This is essentially a question on electron/molecular geometry. You can just imagine adding the dipoles as vectors.

a. CBr4: tetrahedral, dipole addition = zero
b. SO3: trigonal planar, dipole addition = zero
c. XeF4: four bonds in a plain with two lone pairs, one on top and one on the bottom. Lone pairs cancel each other out as do the four other bonds. dipole addition = zero
d. ClF5: this would have four bonds in a plain like XeF4, and would have one bond downwards and a pair of electrons on top. This pair of electrons is much more polar than and sigma bonds could ever be so there is a net dipole in that direction.
e. PBr3 : WTF?! I think this is polar too. It is trigonal pyramidal with a lone pair sitting on the top. This should cause a net dipole in that direction! Can someone explain why this isn't the case? Thx

As to the S there are pi bonds as well (remember that when you draw lewis structures there is actually a true structure which is a hybrid of all the resonance structures so there would be no dipole towards or away from pi bonds you draw).

 

[BaylorDDS]

my bad, PBr5. so its non-polar.

but in the XeF4, or ClF5 examples: the sigma bonds provide the central atom with more than 8 electrons, so why do you add lone pairs? and how do you know how many lone pairs you should have?

 

[cyrano]

As you move down the periodic table you'll see that atoms can have more than 8 valence electrons.
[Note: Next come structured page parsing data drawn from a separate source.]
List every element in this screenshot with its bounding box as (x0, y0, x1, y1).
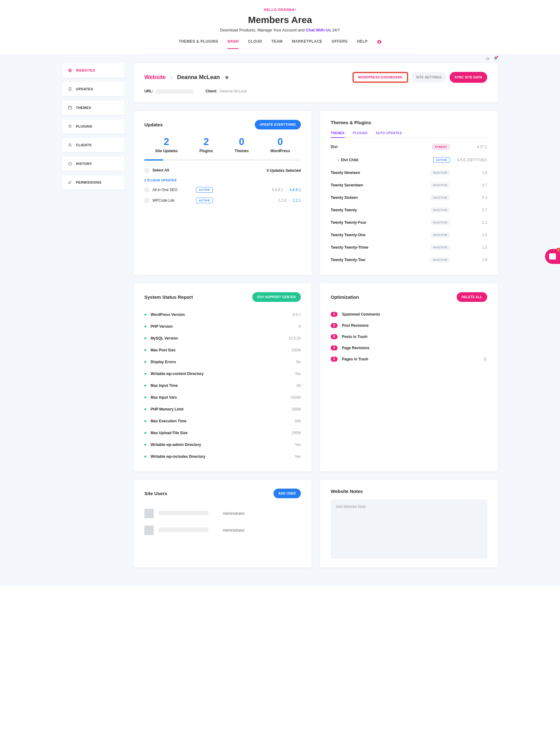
theme-row: Twenty TwentyINACTIVE2.7 (331, 204, 487, 216)
star-icon[interactable]: ★ (225, 74, 229, 80)
theme-version: 2.7 (450, 208, 487, 212)
website-note-input[interactable]: Add Website Note (331, 499, 487, 559)
stat-number: 2 (199, 136, 213, 147)
theme-status-tag: INACTIVE (431, 208, 450, 213)
theme-version: 1.2 (450, 220, 487, 225)
plugin-checkbox[interactable] (144, 198, 149, 203)
plugin-version: 4.6.8.1→4.6.9.1 (272, 188, 301, 192)
tab-auto-updates[interactable]: AUTO UPDATES (376, 131, 402, 138)
status-name: Display Errors (151, 360, 296, 364)
intercom-launcher[interactable]: 3 (545, 249, 560, 264)
main-nav: THEMES & PLUGINSDASHCLOUDTEAMMARKETPLACE… (145, 39, 415, 49)
optimization-row: 0Spammed Comments (331, 309, 487, 320)
user-row: Administrator (144, 505, 301, 522)
status-value: 8 (299, 324, 301, 329)
site-users-card: Site Users ADD USER AdministratorAdminis… (134, 480, 311, 567)
wordpress-dashboard-button[interactable]: WORDPRESS DASHBOARD (352, 72, 408, 83)
theme-row: Divi ChildACTIVE4.5.6.1597771821 (331, 153, 487, 166)
status-row: Display ErrorsNo (144, 356, 301, 368)
status-value: 6.6.1 (292, 313, 301, 317)
status-row: PHP Version8 (144, 321, 301, 332)
select-all-checkbox[interactable] (144, 168, 149, 173)
theme-version: 2.9 (450, 171, 487, 175)
nav-cloud[interactable]: CLOUD (248, 39, 262, 46)
chat-bubble-icon (549, 253, 556, 260)
status-value: 200M (291, 348, 301, 352)
trash-icon[interactable]: 🗑 (483, 357, 487, 361)
nav-dash[interactable]: DASH (227, 39, 238, 49)
theme-name: Twenty Twenty-Three (331, 245, 431, 250)
stat-wordpress[interactable]: 0WordPress (270, 136, 290, 153)
theme-status-tag: INACTIVE (431, 195, 450, 200)
bell-icon[interactable] (493, 56, 498, 62)
window-icon (68, 106, 72, 110)
nav-team[interactable]: TEAM (271, 39, 282, 46)
tab-themes[interactable]: THEMES (331, 131, 345, 138)
page-title: Members Area (0, 15, 560, 25)
sidebar-item-themes[interactable]: THEMES (62, 100, 125, 115)
key-icon (68, 180, 72, 185)
status-value: 300 (295, 419, 301, 423)
plugin-checkbox[interactable] (144, 187, 149, 192)
status-name: Max Input Vars (151, 395, 291, 400)
plugin-update-row: All in One SEOACTIVE4.6.8.1→4.6.9.1 (144, 187, 301, 193)
theme-version: 2.3 (450, 233, 487, 237)
sidebar: WEBSITESUPDATESTHEMESPLUGINSCLIENTSHISTO… (62, 63, 125, 190)
themes-plugins-title: Themes & Plugins (331, 120, 487, 125)
status-row: Max Execution Time300 (144, 415, 301, 427)
status-name: Max Input Time (151, 384, 297, 388)
sidebar-item-history[interactable]: HISTORY (62, 156, 125, 171)
theme-row: Twenty SeventeenINACTIVE3.7 (331, 179, 487, 191)
theme-name: Twenty Twenty (331, 208, 431, 212)
stat-site-updates[interactable]: 2Site Updates (155, 136, 178, 153)
chat-link[interactable]: Chat With Us (306, 28, 331, 32)
stat-themes[interactable]: 0Themes (234, 136, 249, 153)
stat-plugins[interactable]: 2Plugins (199, 136, 213, 153)
theme-version: 3.3 (450, 195, 487, 200)
sync-site-data-button[interactable]: SYNC SITE DATA (449, 72, 487, 83)
themes-plugins-card: Themes & Plugins THEMESPLUGINSAUTO UPDAT… (320, 111, 498, 275)
sidebar-item-label: PERMISSIONS (76, 181, 101, 184)
globe-icon (68, 68, 72, 72)
theme-name: Twenty Twenty-Four (331, 220, 431, 225)
sidebar-item-updates[interactable]: UPDATES (62, 82, 125, 96)
count-badge: 0 (331, 312, 338, 317)
nav-themes-plugins[interactable]: THEMES & PLUGINS (179, 39, 218, 46)
nav-marketplace[interactable]: MARKETPLACE (292, 39, 322, 46)
add-user-button[interactable]: ADD USER (273, 489, 301, 498)
user-role: Administrator (223, 511, 245, 516)
sidebar-item-clients[interactable]: CLIENTS (62, 138, 125, 152)
refresh-icon[interactable]: ⟳ (486, 56, 490, 62)
status-row: Max Input Vars10000 (144, 392, 301, 403)
theme-name: Twenty Twenty-One (331, 233, 431, 237)
avatar (144, 526, 154, 535)
sidebar-item-label: HISTORY (76, 162, 92, 165)
status-row: Max Post Size200M (144, 344, 301, 356)
plugin-update-row: WPCode LiteACTIVE2.2.0→2.2.1 (144, 198, 301, 203)
sidebar-item-permissions[interactable]: PERMISSIONS (62, 175, 125, 190)
svg-rect-3 (68, 106, 72, 109)
chevron-right-icon: › (171, 75, 172, 80)
nav-offers[interactable]: OFFERS (332, 39, 348, 46)
tab-plugins[interactable]: PLUGINS (353, 131, 368, 138)
sidebar-item-label: CLIENTS (76, 143, 92, 147)
url-label: URL: (144, 89, 153, 93)
theme-name: Twenty Sixteen (331, 195, 431, 200)
plugin-version: 2.2.0→2.2.1 (278, 198, 301, 203)
user-icon[interactable] (377, 39, 381, 46)
sidebar-item-plugins[interactable]: PLUGINS (62, 119, 125, 134)
active-tag: ACTIVE (196, 198, 213, 203)
nav-help[interactable]: HELP (357, 39, 368, 46)
delete-all-button[interactable]: DELETE ALL (457, 292, 487, 302)
status-name: Max Post Size (151, 348, 291, 352)
theme-name: Divi (331, 145, 432, 149)
status-row: Max Upload File Size200M (144, 427, 301, 439)
theme-version: 1.8 (450, 258, 487, 262)
theme-status-tag: INACTIVE (431, 245, 450, 250)
breadcrumb-root[interactable]: Website (144, 74, 166, 81)
sidebar-item-websites[interactable]: WEBSITES (62, 63, 125, 77)
site-settings-button[interactable]: SITE SETTINGS (411, 72, 447, 83)
update-everything-button[interactable]: UPDATE EVERYTHING (255, 120, 301, 129)
divi-support-center-button[interactable]: DIVI SUPPORT CENTER (252, 292, 301, 302)
count-badge: 2 (331, 357, 338, 362)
For the first few rows stick to the octet rule, but after that some of these atoms go hog-wild with the number of valence electrons.

If you were to try to draw a lewis structure of Cl bonded to 5F without some extra valence electrons you'd have quite a few electrons left over. You need to place all your electrons. Chlorine doesn't mind taking the extra's b/c it's already a bit positive as a result of the 5F's each taking the electrons in the bond for more time (remember F is more electronegative than Cl) and Cl is also just bigger and more capable of taking on these electrons. The hybridization of these orbitals is dsp3. So things are a bit crazy, but this gives you the five hybridized bonding orbitals you need to bind the five F.

Same kind of thing with XeF4. Make sure to place all your electrons!

Hope this clears things up a bit. Sometimes its nice to go back to the basics and just draw your Lewis structures and make to sure place all your electrons.

 

[jbrenn4]

my bad, PBr5. so its non-polar.

but in the XeF4, or ClF5 examples: the sigma bonds provide the central atom with more than 8 electrons, so why do you add lone pairs? and how do you know how many lone pairs you should have?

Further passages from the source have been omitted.